◆ EXERCISE DATA
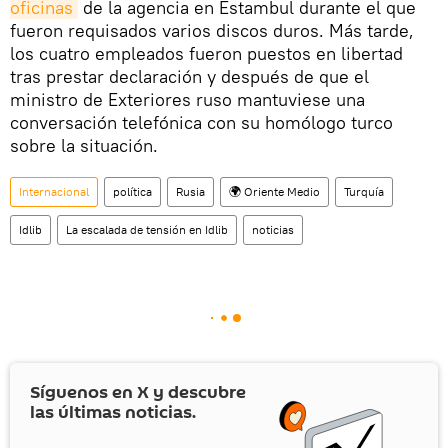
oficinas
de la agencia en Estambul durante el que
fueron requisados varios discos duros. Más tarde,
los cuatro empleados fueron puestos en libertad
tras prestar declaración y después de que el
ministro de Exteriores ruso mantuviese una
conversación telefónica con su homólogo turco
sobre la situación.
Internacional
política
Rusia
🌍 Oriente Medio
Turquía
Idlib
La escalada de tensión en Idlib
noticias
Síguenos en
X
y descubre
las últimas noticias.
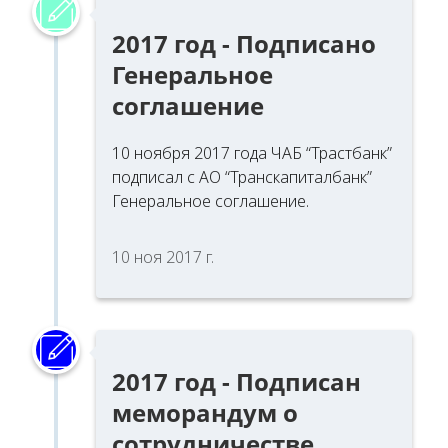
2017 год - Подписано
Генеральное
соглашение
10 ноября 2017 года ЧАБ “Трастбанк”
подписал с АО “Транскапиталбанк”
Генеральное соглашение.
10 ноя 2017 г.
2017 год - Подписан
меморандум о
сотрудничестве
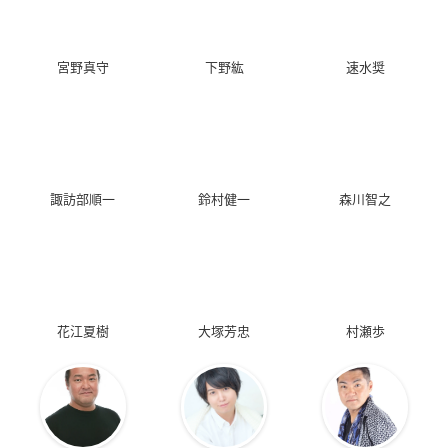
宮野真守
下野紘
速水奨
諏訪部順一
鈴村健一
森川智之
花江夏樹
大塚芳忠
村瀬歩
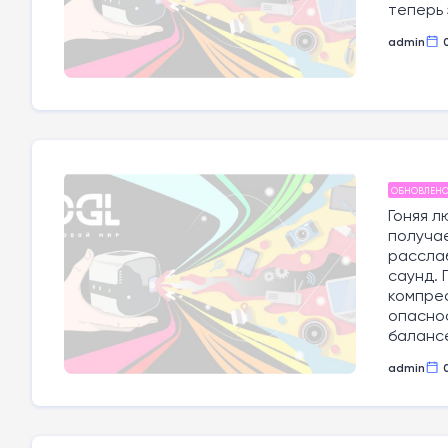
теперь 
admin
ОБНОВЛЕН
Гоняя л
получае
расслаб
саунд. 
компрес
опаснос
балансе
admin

...

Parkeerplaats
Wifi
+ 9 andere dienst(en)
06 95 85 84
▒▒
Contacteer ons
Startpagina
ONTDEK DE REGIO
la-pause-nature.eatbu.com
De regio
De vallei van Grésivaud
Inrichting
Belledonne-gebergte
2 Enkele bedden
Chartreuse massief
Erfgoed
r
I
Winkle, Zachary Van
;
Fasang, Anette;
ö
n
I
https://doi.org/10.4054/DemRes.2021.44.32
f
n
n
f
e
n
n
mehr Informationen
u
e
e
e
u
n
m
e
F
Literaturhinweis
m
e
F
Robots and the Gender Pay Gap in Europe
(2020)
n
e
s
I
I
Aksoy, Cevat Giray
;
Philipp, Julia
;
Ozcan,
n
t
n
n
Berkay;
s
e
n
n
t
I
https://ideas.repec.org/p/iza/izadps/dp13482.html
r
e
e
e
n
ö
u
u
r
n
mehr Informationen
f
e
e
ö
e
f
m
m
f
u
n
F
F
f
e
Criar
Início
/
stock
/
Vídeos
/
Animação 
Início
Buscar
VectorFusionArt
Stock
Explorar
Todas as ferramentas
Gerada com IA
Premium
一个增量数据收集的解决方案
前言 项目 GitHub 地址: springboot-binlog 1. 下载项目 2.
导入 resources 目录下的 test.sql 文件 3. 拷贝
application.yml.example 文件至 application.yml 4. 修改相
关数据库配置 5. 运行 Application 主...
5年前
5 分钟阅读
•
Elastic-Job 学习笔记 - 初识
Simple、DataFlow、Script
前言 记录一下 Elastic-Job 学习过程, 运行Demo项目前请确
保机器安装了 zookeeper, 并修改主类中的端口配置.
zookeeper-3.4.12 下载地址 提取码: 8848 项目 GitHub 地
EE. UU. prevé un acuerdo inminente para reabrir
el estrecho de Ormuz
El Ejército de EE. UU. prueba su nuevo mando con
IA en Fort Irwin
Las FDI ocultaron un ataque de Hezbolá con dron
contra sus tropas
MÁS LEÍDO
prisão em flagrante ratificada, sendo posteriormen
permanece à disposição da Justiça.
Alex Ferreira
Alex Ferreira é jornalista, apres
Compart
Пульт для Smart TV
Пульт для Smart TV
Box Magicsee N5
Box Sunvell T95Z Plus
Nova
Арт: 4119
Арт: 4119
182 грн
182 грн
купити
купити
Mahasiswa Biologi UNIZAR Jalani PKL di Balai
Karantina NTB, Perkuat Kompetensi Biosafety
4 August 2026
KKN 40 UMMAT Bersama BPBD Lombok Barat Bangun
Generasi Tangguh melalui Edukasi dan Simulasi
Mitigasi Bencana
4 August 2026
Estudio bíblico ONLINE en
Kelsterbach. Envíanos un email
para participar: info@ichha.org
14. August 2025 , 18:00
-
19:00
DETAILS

==

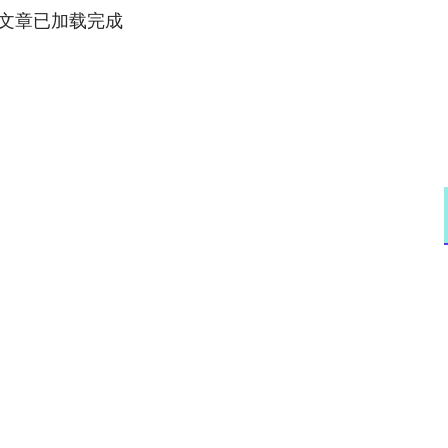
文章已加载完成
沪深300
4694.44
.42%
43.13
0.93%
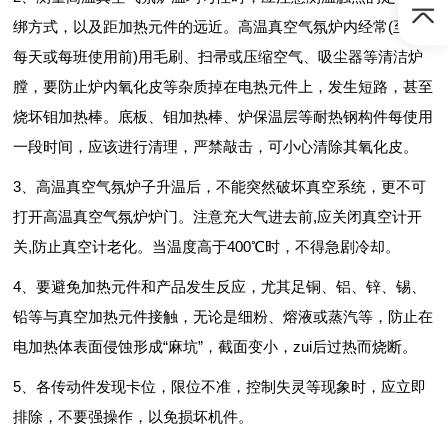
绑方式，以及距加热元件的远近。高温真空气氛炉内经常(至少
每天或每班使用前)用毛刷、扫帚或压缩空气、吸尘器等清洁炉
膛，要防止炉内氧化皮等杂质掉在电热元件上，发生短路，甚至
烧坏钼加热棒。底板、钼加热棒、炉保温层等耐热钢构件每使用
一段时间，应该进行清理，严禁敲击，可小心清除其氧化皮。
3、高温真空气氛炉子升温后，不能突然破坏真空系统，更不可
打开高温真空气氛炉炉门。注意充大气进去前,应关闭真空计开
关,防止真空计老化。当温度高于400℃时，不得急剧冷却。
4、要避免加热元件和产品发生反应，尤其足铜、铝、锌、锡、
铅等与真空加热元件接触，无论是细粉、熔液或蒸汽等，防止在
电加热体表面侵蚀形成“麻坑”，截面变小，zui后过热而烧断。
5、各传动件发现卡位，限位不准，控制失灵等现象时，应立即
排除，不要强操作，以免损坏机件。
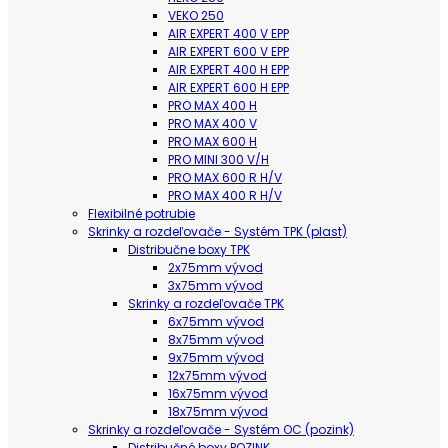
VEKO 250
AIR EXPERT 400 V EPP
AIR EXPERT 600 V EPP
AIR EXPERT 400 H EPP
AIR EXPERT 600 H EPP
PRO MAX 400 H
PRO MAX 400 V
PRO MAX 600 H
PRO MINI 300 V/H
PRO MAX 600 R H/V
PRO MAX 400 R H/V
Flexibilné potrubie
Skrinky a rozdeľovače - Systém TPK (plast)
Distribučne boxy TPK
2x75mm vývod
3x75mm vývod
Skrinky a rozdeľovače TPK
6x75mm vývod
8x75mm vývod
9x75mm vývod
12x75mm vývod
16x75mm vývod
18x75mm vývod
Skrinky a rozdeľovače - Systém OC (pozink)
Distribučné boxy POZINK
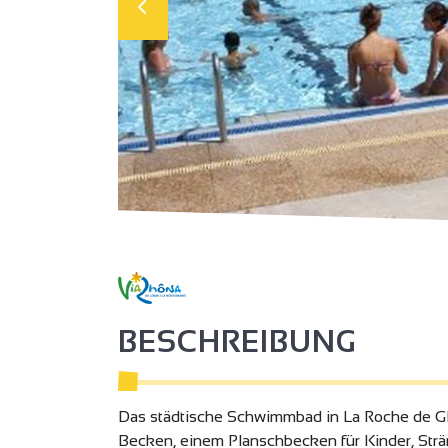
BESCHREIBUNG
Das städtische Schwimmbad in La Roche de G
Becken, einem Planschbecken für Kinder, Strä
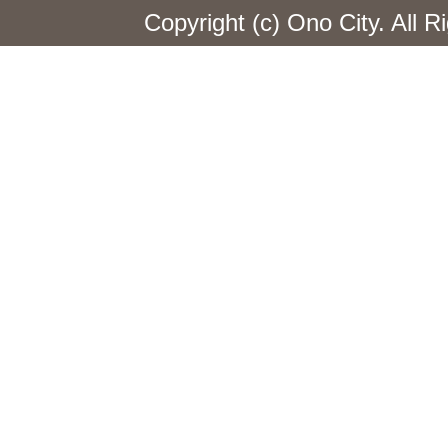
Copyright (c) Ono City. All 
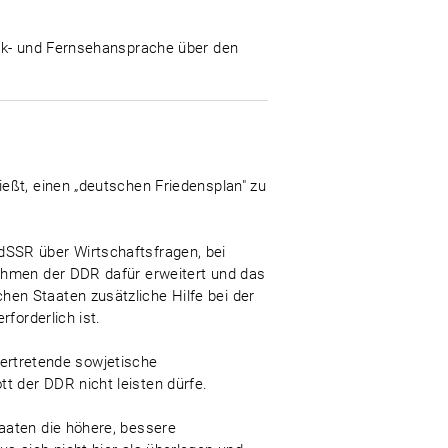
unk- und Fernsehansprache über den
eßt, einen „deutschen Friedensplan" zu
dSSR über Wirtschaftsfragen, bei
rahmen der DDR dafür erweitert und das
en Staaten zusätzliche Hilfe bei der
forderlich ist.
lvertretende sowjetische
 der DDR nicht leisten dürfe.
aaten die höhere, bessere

◆ EXERCISE GOAL
If a line in the data above holds the string "vývod", report that line.

◆ RESPONSE FOR THIS EXERCISE
2x75mm vývod
3x75mm vývod
6x75mm vývod
8x75mm vývod
9x75mm vývod
12x75mm vývod
16x75mm vývod
18x75mm vývod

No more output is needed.